Im Durchschnitt benötigen wir zwölf Wochen und erreichen für 60 Prozent unserer Patientinnen und Patienten eine vollständige Entwöhnung vom Beatmungsgerät. Aufgenommen wurden Betroffene von Intensivstationen, Weaning*-Stationen und Beatmungs-WGs. Zum Teil können die Erkrankten wieder zurück in ihr häusliches Umfeld entlassen werden. Auch die Pflegestufe sinkt durch Verbesserung der Autonomie und Mobilität, was nicht nur erheblich zur Steigerung der Lebensqualität beiträgt, sondern auch die Kosten dramatisch reduziert. Von 2016 bis 2024 konnten insgesamt 285 Patientinnen und Patienten dekanüliert von der „Station Lebensluft“ entlassen werden – dies entspricht 56 Prozent. Sie alle benötigten keine weitere künstliche Beatmung und Trachealkanüle mehr. Der Weg dorthin ist vergleichbar mit einem Konditionstraining im Leistungssport über durchschnittlich acht bis zehn Wochen.
Das in dieser Form im deutschen Gesundheitswesen einzigartige Modellprojekt ist 2016 gemeinsam mit der AOK Rheinland/Hamburg gestartet und wird jetzt als Selektivvertrag fortgesetzt.
*Weaning: Entwöhnung einer beatmeten Patientin bzw. eines beatmeten Patienten vom Beatmungsgerät
Was war die größte Herausforderung bei Ihrem Modelprojekt?
Da die Behandlung auf der „Station Lebensluft“ sowohl die Merkmale einer stationären Behandlung als auch einer ambulanten Versorgung trägt, bestand eine große Herausforderung darin, dieses Projekt im Kontext unseres dualen Gesundheitssystems zu etablieren. Durch die initiale Partnerschaft mit der AOK Rheinland/Hamburg konnte letztendlich eine Umsetzung in Form eines Modellprojektes erfolgen, das diese vermeintlichen Gegensätze zu überwinden versucht. Auf diese Weise könnte dies vielleicht zukünftig ein Modell für eine dritte Form der Versorgung für Patientinnen und Patienten mit schweren chronischen Erkrankungen sein.

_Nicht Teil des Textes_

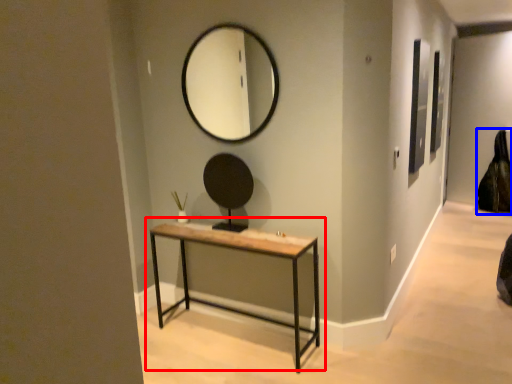 Question: Which of the following is the farthest to the observer, table (highlighted by a red box) or swivel chair (highlighted by a blue box)?

Choices:
 (A) table
 (B) swivel chair

Answer: (B)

Für die Einrichtung der „Station Lebensluft“ mussten die örtlichen und organisatorischen Voraussetzungen hier am Standort geschaffen werden. Durch die umfangreiche fachliche Expertise im Bereich der Entwöhnung von Lungenerkrankten vom Respirator und der Trachealkanüle waren die personellen Voraussetzungen bereits geben. Auch die bereits geschulten Disziplinen der Atmungs-, Physio- und Ergotherapie haben sich direkt für die neue Station eingesetzt. Wir mussten also noch die materielle Ausstattung der „Station Lebensluft“ speziell auf die Entwöhnung vom Respirator und der Trachealkanüle ausrichten. Damit ist auf unserer entstandenen „Station Lebensluft“ nun eine vollständige medizinische Versorgung möglich, ebenso können die Ressourcen des Maximalversorgers auf kurzem Wege genutzt werden.
Wir haben mit unserem Ansatz immer das Ziel verfolgt, gemeinsam Lösungen zu finden, voranzugehen und über Nachahmer eine breite Wirkung zu entfalten.